# Information given
------------------------

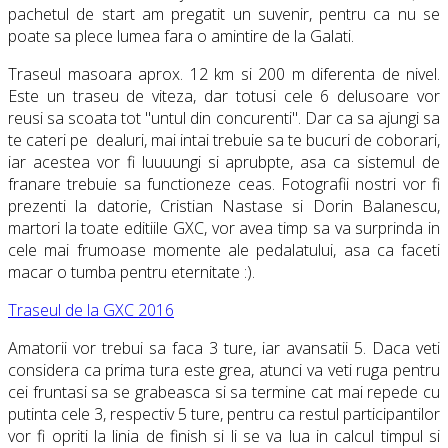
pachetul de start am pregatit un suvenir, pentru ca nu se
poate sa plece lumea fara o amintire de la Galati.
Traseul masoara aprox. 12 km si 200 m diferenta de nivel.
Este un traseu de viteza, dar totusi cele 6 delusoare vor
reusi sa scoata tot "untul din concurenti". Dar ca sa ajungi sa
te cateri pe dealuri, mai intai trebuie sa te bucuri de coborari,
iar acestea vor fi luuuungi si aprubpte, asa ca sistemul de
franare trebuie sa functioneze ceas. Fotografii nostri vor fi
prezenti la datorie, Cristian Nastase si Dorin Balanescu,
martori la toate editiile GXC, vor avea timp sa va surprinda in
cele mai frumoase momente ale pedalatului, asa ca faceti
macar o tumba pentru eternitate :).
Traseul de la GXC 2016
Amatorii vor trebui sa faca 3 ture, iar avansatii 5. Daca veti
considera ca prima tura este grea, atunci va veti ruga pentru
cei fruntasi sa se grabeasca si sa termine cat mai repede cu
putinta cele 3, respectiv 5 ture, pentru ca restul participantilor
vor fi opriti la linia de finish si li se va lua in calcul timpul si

------------------------

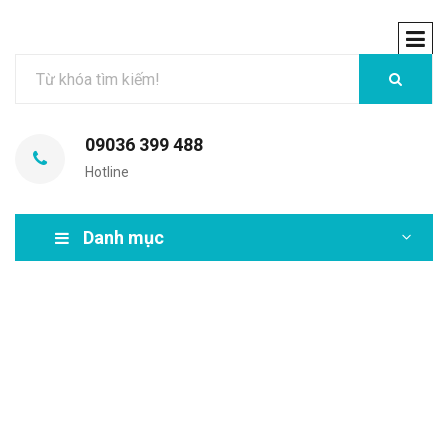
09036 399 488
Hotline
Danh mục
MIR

------------------------

# Exercise aim
Using the entries above, repeat only the lines from the one containing "putinta cele 3, respectiv" through the one containing "vor fi opriti", end lines included.

# Written response
putinta cele 3, respectiv 5 ture, pentru ca restul participantilor
vor fi opriti la linia de finish si li se va lua in calcul timpul si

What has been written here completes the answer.